En cause : une série d'indicateurs décevants ces dernières semaines, tant sur le plan de la consommation que de l'investissement. Le produit intérieur brut (PIB) espagnol n'a ainsi progressé que de 1,1% au deuxième trimestre, au lieu des 2,8% initialement annoncés, et de 2% au troisième trimestre, au lieu de 2,7%.
"Dans l'absolu, ce n'est pas si mal", mais "on pouvait s'attendre à mieux", insiste Pedro Aznar, professeur à l'école de commerce Esade, qui rappelle que l'Espagne -- pays européen le plus touché par l'impact de la pandémie en 2020, avec une chute du PIB de 10,8% -- avait "une forte marge de progression".
Contre-performances
Pour les Espagnols, la page de la pandémie ne sera pas tournée avant 2023, selon Bruxelles. Le pays se trouve ainsi en queue de peloton européen, avec un PIB encore inférieur de 6,6% à son niveau d'avant-crise, contre 1,4% en Italie, 1,1% en Allemagne et 0,1% en France.
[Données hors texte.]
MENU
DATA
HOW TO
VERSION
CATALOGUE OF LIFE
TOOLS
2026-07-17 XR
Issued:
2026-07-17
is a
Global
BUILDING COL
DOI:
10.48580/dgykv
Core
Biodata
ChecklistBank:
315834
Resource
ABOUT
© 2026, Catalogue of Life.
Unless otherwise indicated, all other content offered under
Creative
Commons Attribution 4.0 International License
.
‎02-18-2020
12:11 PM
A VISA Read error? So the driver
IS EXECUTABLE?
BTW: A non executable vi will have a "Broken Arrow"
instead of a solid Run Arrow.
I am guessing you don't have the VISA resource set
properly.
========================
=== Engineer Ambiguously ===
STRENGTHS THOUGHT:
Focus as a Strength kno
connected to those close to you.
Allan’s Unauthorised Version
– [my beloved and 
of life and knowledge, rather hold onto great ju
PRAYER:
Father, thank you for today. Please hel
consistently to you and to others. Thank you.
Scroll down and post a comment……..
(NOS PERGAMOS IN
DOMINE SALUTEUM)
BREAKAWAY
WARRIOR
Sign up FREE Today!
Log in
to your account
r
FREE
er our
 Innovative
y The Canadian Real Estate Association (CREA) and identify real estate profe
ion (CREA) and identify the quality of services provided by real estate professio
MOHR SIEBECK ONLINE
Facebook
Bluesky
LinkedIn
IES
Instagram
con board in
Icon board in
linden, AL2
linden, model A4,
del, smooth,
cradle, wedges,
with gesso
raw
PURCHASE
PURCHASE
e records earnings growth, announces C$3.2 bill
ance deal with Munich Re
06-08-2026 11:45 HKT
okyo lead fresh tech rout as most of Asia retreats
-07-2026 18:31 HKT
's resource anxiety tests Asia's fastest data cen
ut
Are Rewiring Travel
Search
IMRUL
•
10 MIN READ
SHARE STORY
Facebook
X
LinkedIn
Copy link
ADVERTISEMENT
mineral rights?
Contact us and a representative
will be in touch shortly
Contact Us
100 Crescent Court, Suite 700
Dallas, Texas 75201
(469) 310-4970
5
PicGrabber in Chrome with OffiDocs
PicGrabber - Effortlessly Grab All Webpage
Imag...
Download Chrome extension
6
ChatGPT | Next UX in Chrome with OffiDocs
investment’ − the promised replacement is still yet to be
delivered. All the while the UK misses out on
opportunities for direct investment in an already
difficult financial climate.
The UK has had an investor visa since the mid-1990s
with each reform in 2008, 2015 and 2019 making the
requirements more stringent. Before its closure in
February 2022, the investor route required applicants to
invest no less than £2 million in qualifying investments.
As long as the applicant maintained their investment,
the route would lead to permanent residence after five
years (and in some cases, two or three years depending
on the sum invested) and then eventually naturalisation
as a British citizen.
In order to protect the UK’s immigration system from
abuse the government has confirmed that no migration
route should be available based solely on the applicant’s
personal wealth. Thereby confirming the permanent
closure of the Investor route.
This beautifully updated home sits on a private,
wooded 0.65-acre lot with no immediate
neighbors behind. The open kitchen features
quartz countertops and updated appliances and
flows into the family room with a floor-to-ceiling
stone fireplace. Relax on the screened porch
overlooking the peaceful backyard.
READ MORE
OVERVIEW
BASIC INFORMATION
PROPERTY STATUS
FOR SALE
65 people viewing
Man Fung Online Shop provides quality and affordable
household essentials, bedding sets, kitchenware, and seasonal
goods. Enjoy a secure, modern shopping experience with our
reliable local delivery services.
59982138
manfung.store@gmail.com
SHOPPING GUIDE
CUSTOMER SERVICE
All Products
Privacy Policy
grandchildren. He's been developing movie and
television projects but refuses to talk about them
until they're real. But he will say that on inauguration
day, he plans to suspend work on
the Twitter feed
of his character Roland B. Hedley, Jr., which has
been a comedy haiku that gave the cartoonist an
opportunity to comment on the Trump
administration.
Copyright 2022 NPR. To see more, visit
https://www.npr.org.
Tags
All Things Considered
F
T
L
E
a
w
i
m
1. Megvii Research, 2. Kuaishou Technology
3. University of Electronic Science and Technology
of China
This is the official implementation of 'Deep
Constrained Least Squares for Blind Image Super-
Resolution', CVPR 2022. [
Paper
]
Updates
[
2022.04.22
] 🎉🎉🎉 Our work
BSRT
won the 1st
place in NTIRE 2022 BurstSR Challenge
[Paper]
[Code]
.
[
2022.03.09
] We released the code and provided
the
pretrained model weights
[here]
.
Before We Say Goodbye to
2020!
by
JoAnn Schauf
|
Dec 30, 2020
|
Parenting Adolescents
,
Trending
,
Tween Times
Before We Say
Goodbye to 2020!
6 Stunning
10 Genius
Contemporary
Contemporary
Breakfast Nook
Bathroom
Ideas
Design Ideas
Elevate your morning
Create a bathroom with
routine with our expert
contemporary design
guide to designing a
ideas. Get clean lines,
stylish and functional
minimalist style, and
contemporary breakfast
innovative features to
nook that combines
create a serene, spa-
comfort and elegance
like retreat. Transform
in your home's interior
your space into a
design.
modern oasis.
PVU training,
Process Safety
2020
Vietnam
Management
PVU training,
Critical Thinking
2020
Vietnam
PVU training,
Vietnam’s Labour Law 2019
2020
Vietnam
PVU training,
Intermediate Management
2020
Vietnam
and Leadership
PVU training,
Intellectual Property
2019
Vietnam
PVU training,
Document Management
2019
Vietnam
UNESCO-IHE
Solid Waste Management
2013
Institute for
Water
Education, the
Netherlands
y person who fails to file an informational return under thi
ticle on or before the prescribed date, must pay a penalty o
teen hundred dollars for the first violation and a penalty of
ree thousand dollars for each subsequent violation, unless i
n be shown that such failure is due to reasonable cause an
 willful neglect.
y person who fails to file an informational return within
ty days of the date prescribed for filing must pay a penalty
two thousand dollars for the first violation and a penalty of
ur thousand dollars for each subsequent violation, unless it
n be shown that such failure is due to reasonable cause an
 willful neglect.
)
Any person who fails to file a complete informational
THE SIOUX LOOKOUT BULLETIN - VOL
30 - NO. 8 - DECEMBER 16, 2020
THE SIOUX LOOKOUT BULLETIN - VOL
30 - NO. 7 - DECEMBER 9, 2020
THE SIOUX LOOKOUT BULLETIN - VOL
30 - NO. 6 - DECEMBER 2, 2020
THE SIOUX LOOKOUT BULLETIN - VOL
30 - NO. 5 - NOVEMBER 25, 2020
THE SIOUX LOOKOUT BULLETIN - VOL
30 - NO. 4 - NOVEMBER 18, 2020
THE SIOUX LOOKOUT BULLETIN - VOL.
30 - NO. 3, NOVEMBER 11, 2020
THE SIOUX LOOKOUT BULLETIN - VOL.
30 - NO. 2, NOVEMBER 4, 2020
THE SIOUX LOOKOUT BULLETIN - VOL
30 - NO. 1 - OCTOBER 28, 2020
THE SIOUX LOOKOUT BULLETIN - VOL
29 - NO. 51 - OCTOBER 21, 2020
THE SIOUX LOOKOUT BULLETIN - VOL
Pourquoi ces contre-performances ? Parmi les facteurs avancés figure l'envolée des prix de l'énergie. Un phénomène commun à l'UE, mais particulièrement marqué en Espagne, très dépendante de ses importations. "Cela a pénalisé la consommation" en tirant l'inflation au "niveau record" de 5,4% en octobre, souligne M. Aznar.
Autre explication : les tensions sur les chaînes d'approvisionnement, qui frappent de plein fouet l'industrie automobile. "Cela a obligé plusieurs usines à se mettre à l'arrêt (...) Or ce secteur est important en Espagne", où il pèse 11% du PIB, insiste M. Pampillon.
La forte dépendance de l'Espagne au tourisme est également mise en avant.
Le pays espérait, en effet, recevoir 45 millions de visiteurs en 2021. Mais avec les craintes persistantes liées à la pandémie, cet objectif est hors de portée, avec seulement 20 millions d'entrées recensées fin septembre.
"Le gouvernement a péché par optimisme", insiste Rafael Pampillon, qui pointe également les retards pris par Madrid dans la mise en œuvre du plan de relance européen, dont l'Espagne est l'un des principaux bénéficiaires avec 140 milliards d'euros de prêts et subventions.
Grogne et manifestations
Pour le gouvernement, qui avait promis un retour au niveau d'activité pré-pandémie d'ici à la fin de l'année, cette situation est un coup dur. Cela va "fragiliser" ses prévisions budgétaires et donc, potentiellement, "créer un problème avec Bruxelles", souligne Pedro Aznar.
Ces derniers jours, les mises en garde se sont multipliées dans les milieux
Economiques : il faut "s'attaquer à ce point de fragilité", a souligné le gouverneur de la Banque d'Espagne, Pablo Hernández de Cos ; il faut "plus de rigueur économique", a abondé le président de la CEOE (patronat), Antonio Garamendi.
Au-delà des craintes budgétaires, c'est surtout la montée d'un mouvement de ras-le-bol social qui inquiète l'exécutif.
Lundi, plusieurs centaines de salariés de la filière automobile ont ainsi manifesté à Madrid pour attirer l'attention sur les problèmes du secteur. A Cadix (sud), des ouvriers de la métallurgie sont en grève depuis la mi-novembre pour réclamer des hausses de salaires. Et à l'approche de Noël, les transporteurs menacent eux aussi de cesser le travail face à la hausse des prix des carburants.
"Nous n'allons abandonner personne en chemin", n'a cessé de répéter ces dernières semaines le Premier ministre socialiste Pedro Sánchez, qui se dit "confiant" sur les perspectives économiques. "L'Espagne va mieux et je promets que l'an prochain, elle ira encore mieux qu'aujourd'hui".